(Data to examine Opens)
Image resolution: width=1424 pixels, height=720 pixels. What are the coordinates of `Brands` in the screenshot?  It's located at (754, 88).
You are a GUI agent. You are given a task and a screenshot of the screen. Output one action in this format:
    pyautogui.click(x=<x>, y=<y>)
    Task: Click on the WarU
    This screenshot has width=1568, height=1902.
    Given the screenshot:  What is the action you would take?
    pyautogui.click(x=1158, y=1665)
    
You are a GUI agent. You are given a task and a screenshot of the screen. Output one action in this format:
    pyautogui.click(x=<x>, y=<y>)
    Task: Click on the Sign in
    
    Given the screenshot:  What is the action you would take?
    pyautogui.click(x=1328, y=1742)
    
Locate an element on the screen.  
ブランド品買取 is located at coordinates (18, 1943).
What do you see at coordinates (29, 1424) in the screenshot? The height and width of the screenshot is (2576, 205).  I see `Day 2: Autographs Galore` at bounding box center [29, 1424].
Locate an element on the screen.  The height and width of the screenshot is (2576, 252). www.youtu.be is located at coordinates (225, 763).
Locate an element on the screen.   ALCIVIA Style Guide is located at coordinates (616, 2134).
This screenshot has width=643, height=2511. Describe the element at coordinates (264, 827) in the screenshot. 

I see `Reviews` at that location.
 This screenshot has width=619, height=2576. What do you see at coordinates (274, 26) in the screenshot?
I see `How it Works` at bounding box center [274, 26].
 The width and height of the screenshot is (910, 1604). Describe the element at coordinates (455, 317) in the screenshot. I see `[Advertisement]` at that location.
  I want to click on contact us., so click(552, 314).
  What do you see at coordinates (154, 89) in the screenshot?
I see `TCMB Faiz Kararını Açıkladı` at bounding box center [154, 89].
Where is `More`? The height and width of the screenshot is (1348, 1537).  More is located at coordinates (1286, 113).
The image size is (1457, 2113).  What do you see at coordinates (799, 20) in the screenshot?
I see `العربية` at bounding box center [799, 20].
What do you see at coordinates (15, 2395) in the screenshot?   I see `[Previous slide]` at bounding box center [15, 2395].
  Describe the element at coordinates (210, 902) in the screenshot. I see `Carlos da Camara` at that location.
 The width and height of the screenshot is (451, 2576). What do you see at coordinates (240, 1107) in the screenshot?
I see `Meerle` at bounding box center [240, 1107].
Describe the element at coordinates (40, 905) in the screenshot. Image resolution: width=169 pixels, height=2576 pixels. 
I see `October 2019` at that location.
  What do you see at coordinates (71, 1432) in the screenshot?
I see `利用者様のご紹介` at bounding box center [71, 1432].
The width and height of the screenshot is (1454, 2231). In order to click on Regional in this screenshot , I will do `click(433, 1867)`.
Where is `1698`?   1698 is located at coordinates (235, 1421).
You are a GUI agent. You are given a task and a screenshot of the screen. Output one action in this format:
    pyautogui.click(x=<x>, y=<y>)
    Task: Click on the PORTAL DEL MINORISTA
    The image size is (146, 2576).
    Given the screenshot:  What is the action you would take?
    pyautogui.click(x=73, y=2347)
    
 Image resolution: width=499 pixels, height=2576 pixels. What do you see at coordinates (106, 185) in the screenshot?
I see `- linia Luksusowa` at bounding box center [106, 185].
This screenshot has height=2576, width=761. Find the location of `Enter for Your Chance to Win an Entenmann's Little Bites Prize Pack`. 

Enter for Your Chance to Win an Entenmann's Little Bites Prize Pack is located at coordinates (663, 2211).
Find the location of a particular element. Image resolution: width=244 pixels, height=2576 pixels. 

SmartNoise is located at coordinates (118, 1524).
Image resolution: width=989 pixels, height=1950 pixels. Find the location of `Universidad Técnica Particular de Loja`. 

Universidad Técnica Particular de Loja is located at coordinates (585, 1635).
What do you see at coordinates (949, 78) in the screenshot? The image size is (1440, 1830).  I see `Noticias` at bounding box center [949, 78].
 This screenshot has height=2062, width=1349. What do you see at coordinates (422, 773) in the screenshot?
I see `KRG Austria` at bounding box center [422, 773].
(Data to examine Closes)
Work instruction — Transcribe the records above from the line holding "The width and height of the screenshot is (1454, 2231)." down to the line holding "The image size is (146, 2576).", inclusive, without adding anything.

Reply —
The width and height of the screenshot is (1454, 2231). In order to click on Regional in this screenshot , I will do `click(433, 1867)`.
Where is `1698`?   1698 is located at coordinates (235, 1421).
You are a GUI agent. You are given a task and a screenshot of the screen. Output one action in this format:
    pyautogui.click(x=<x>, y=<y>)
    Task: Click on the PORTAL DEL MINORISTA
    The image size is (146, 2576).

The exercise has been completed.